▸ Collected data:
□ □ □ □ □

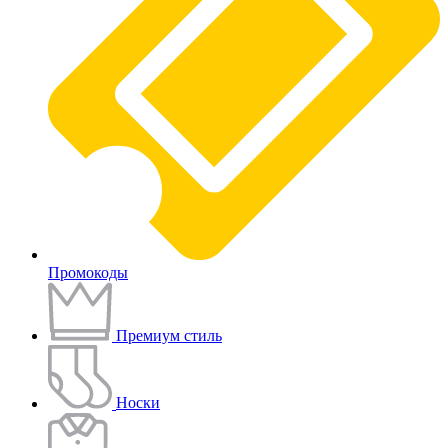
Промокоды
Премиум стиль
Носки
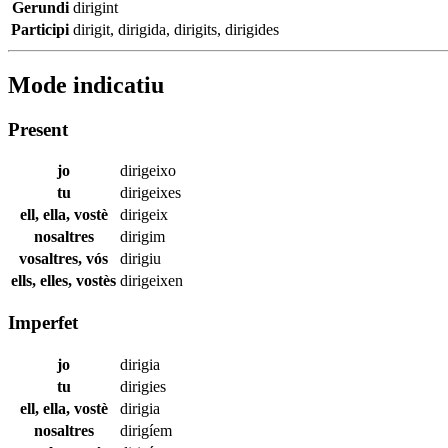
Gerundi
dirigint
Participi
dirigit
,
dirigida
,
dirigits
,
dirigides
Mode indicatiu
Present
jo
dirigeixo
tu
dirigeixes
ell, ella, vostè
dirigeix
nosaltres
dirigim
vosaltres, vós
dirigiu
ells, elles, vostès
dirigeixen
Imperfet
jo
dirigia
tu
dirigies
ell, ella, vostè
dirigia
nosaltres
dirigíem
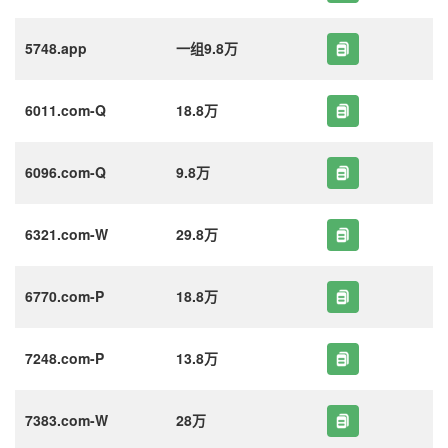
5748.app
一组9.8万
6011.com-Q
18.8万
6096.com-Q
9.8万
6321.com-W
29.8万
6770.com-P
18.8万
7248.com-P
13.8万
7383.com-W
28万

□ □ □ □ □

Copy all of the entries verbatim, leaving out any pictures they contain.

▸ Written response:
Промокоды
Премиум стиль
Носки
Gerundi
dirigint
Participi
dirigit
,
dirigida
,
dirigits
,
dirigides
Mode indicatiu
Present
jo
dirigeixo
tu
dirigeixes
ell, ella, vostè
dirigeix
nosaltres
dirigim
vosaltres, vós
dirigiu
ells, elles, vostès
dirigeixen
Imperfet
jo
dirigia
tu
dirigies
ell, ella, vostè
dirigia
nosaltres
dirigíem
5748.app
一组9.8万
6011.com-Q
18.8万
6096.com-Q
9.8万
6321.com-W
29.8万
6770.com-P
18.8万
7248.com-P
13.8万
7383.com-W
28万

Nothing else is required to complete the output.